Türk pazarındaki şirketlerin de petrokimya kesimindeki yatırımlarını artırmayı sürdürdüklerine işaret eden Frolov, “Türk pazarını kıymetli kılan bir öteki öge da lojistik. Türkiye lojistik açısından çok uygun, polimerlerimizi Türkiye’ye gereğince süratli ve rahat bir halde tedarik edebiliyoruz.” yorumunu yaptı.
Rusya ve Türkiye ortasındaki kültürel ve tarihi bağların da ticaret noktasında kıymetli olduğunu hatırlatan Frolov, şöyle konuştu:
“Avrupa’da hala temkinli yaklaşabiliyorlar. Bilinmeyen ve anlaşılmaz yeni oyuncular görünebileceğimiz için dünyanın birçok ülkesinde açıkça tasa edebiliyorlar. Türkiye’de ise, Rusya’da çeşitli bölümlerde çalışan birçok Türk şirketi üzere, kendimizi oraya ilişkin hissediyoruz ve bu da kültürel mirasımızdan geliyor. Birbirimize yönelik toplumsal bir nüfuzumuz var, bu nedenle mantık yalnızca ekonomik açıdan olmuyor. Daha süratli ve daha kolay pazarlık yapıyoruz.”

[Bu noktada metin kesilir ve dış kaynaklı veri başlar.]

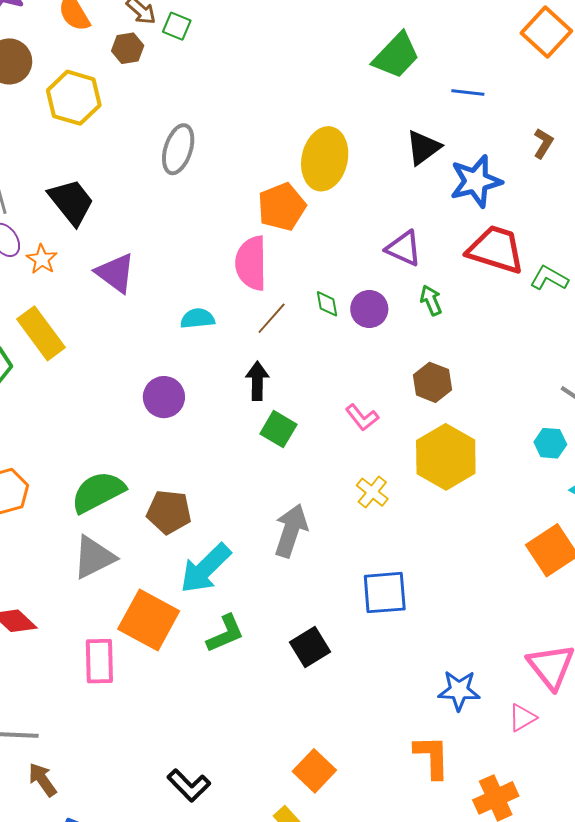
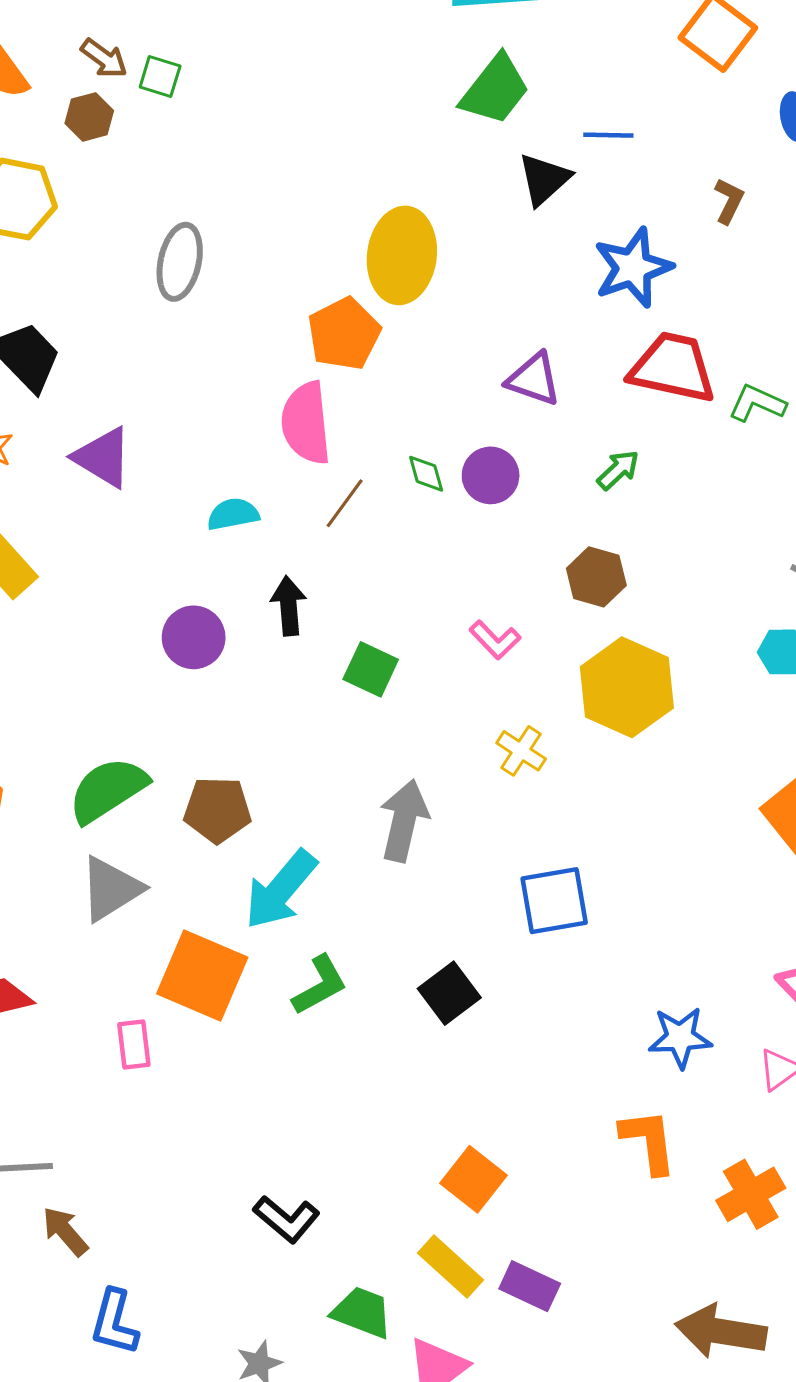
black triangle: (423, 147) -> (544, 179), moved
green arrow: (431, 300) -> (618, 470), moved, turned 76
black arrow: (257, 381) -> (289, 606), moved
pink rectangle: (99, 661) -> (134, 1045), size x0.7

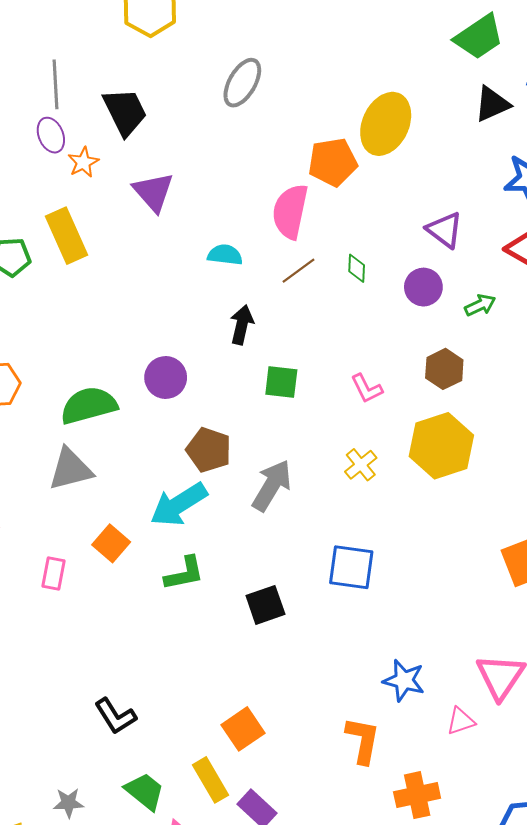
purple circle: (491, 475) -> (423, 287), moved
purple circle: (194, 637) -> (166, 377), moved
green square: (371, 669) -> (281, 382), turned -36
brown pentagon: (218, 810) -> (209, 450), moved
orange square: (202, 975) -> (111, 543), size x0.6

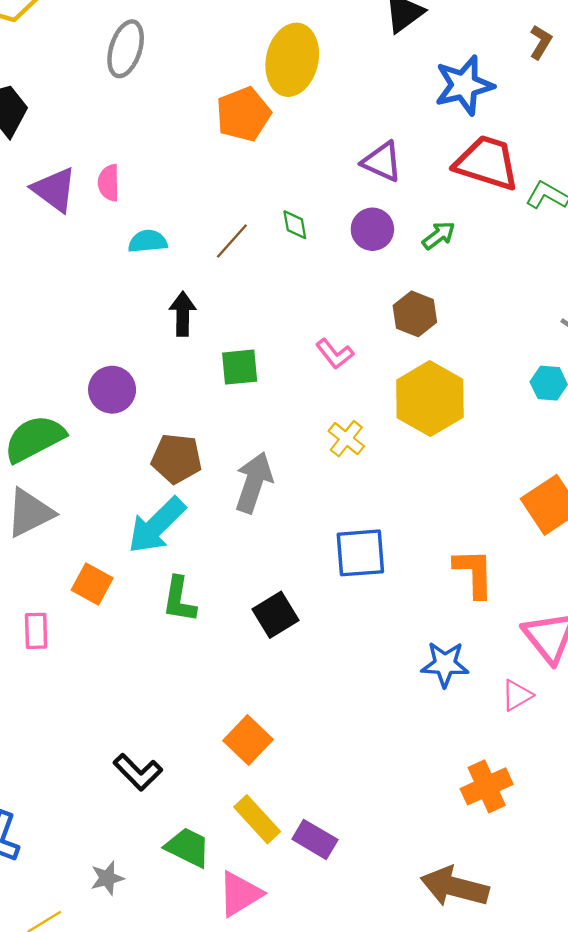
pink semicircle: (290, 211) -> (109, 183), moved, size x0.6
green L-shape: (184, 573) -> (179, 600), turned 123
orange square: (243, 729) -> (248, 740), moved
orange L-shape: (363, 740) -> (474, 573), moved

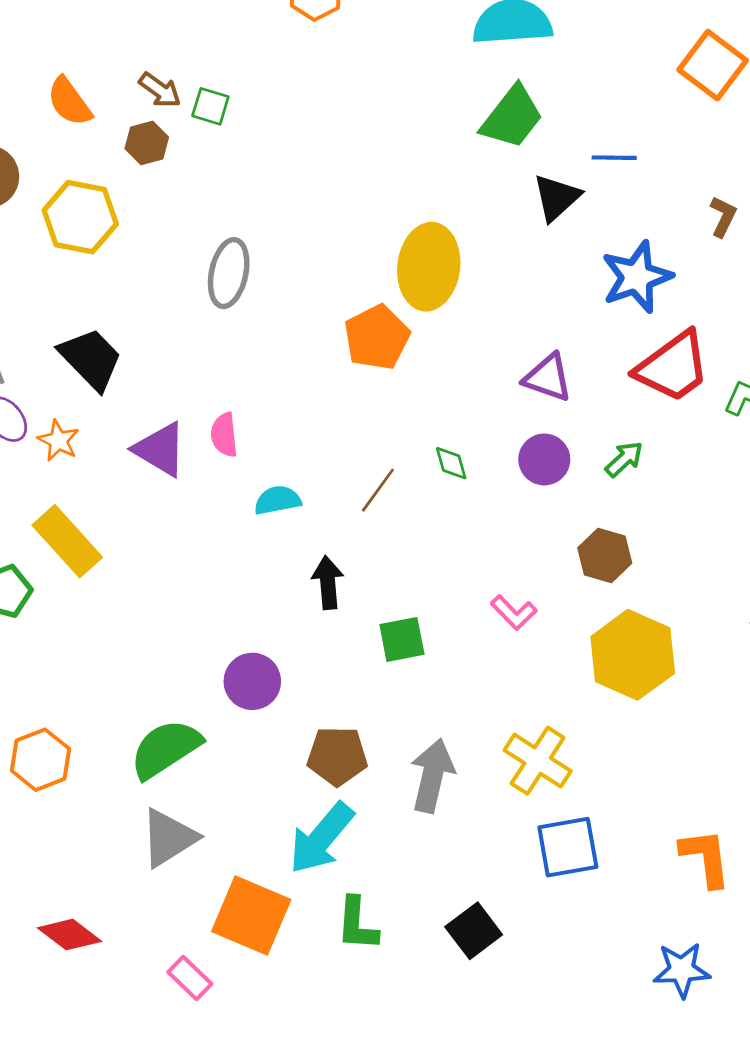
red trapezoid: (487, 163) -> (673, 367), turned 132
yellow cross: (346, 439) -> (538, 761), moved, size x1.5
orange square: (92, 584) -> (251, 916), size x1.6
pink rectangle: (36, 631) -> (190, 978), turned -39

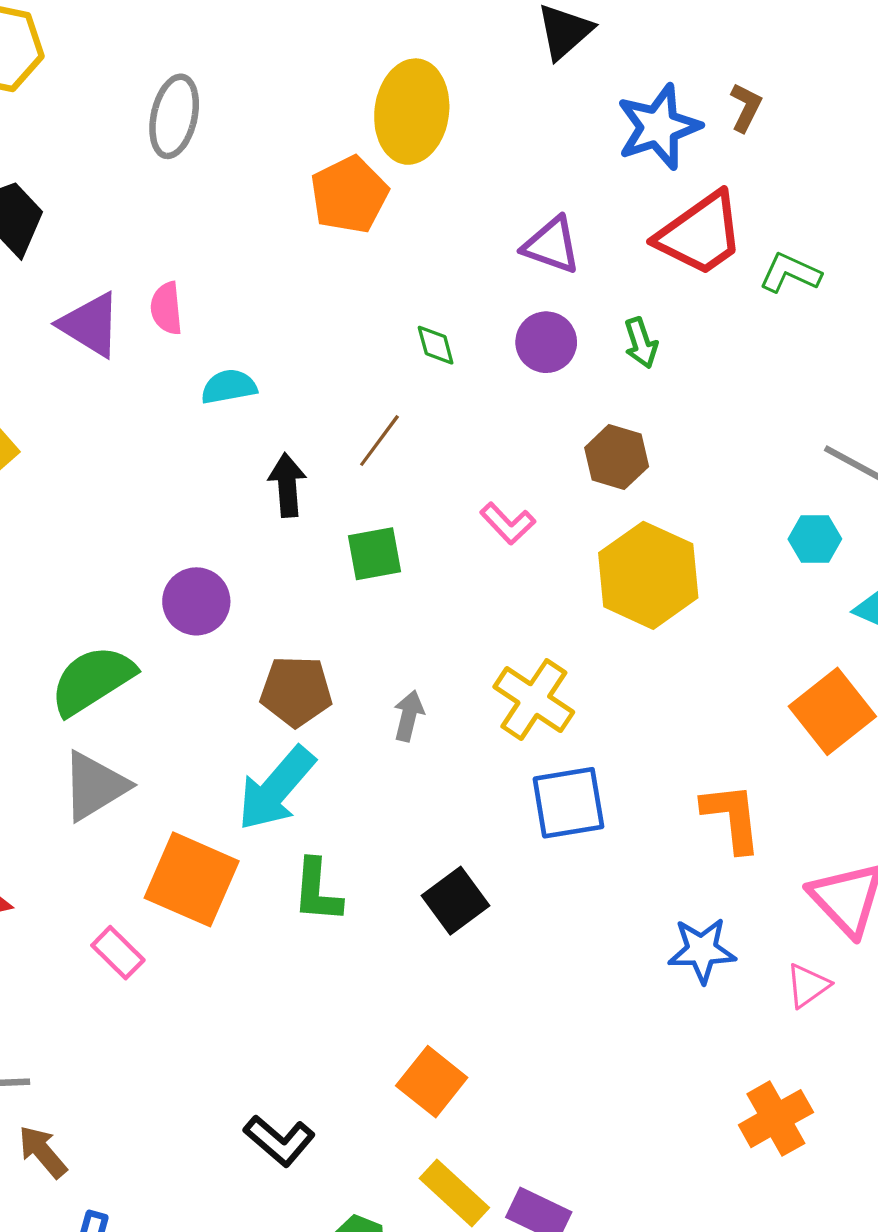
brown L-shape: (723, 216) -> (746, 107), moved
green arrow: (624, 459) -> (641, 343), turned 114
brown line: (378, 490) -> (379, 441), moved
gray arrow: (432, 776) -> (409, 716), size x0.6

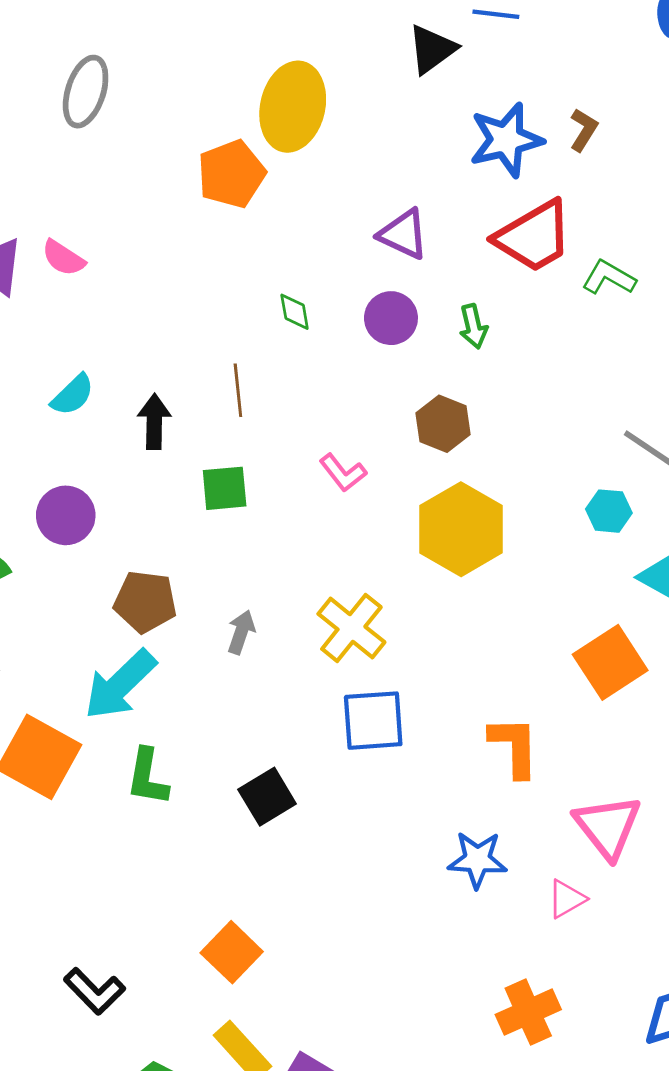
pink semicircle: (166, 308) -> (63, 258), turned -57
cyan semicircle: (229, 387) -> (73, 395), moved, turned 141
brown line: (379, 441) -> (238, 390), turned -48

Rusya’nın Sibirya bölgesinde Türk şirketlerinin de iştirakiyle inşa edilen ülkenin en büyük petrokimya tesisi ZapSibNeftekhim’e (ZapSib) dair de değerlendirmelerde bulunan Frolov, “Fabrikada üretilen ve artık Türkiye’ye tedarik etmeye başladığımız polimerler, Türk şirketlerinin daha büyük, daha rekabetçi, daha kaliteli bir eser yelpazesine sahip olmalarına sahiden yardımcı oluyor. Fabrikayı kuran Türk inşaatçılar sayesinde Türk müşterilerin daha fazla seçeneği var.” dedi.
TÜRKİYE BÖLGE AÇISINDAN DEĞERLİ
Türkiye’ye büyük ehemmiyet verdiklerini, lakin Türkiye’nin etrafında de pek çok farklı bölge olduğunu anlatan Frolov, “Bunların birbirini tamamladığını anlıyoruz. Faal olarak İsrail, Afrika ülkeleri, Bulgaristan, Yunanistan ve Pakistan’a tedarik yapmaya başladık. Tüm bu bölgeler İstanbul’dan takip etmek için çok uygun.” biçiminde konuştu.

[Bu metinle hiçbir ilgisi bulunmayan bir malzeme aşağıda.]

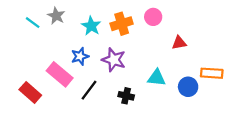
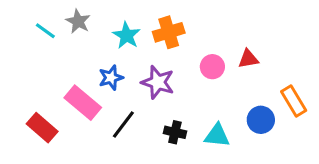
pink circle: (153, 17) -> (212, 67), moved
orange rectangle: (212, 73) -> (294, 101), turned 55
cyan triangle: (157, 78) -> (217, 135), moved

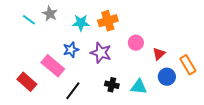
cyan star: (127, 35) -> (81, 23), turned -30
red triangle: (248, 59) -> (159, 54), moved, turned -32
black line: (123, 124) -> (73, 91), moved

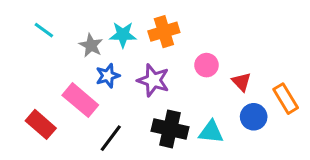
gray star: (50, 14) -> (91, 45), moved
red triangle: (159, 54) -> (241, 82), turned -32
black cross: (112, 85) -> (170, 129), size x1.6

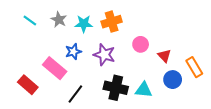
gray star: (91, 45) -> (59, 20), moved

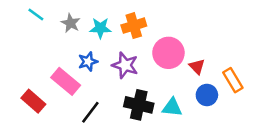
cyan line: (30, 21) -> (36, 14), moved
pink circle: (141, 44) -> (168, 53), size x1.6

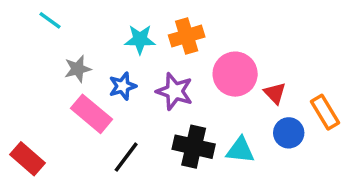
gray star: (71, 23) -> (78, 69), moved, turned 30
red rectangle: (33, 101) -> (28, 159), moved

Frolov, Türkiye’de bulundukları sekiz yılda, SIBUR olarak önemli ve uzun vadeli olduklarını gösterdiklerine işaret ederek, “Önümüzdeki beş yıl için planlarımızı biliyoruz, geleceğimizi görebiliyoruz ve yeni projeleri de dikkate alarak Türk ortaklarımızla geleceğimizi artık inşa etmeyi teklif ediyoruz.” dedi.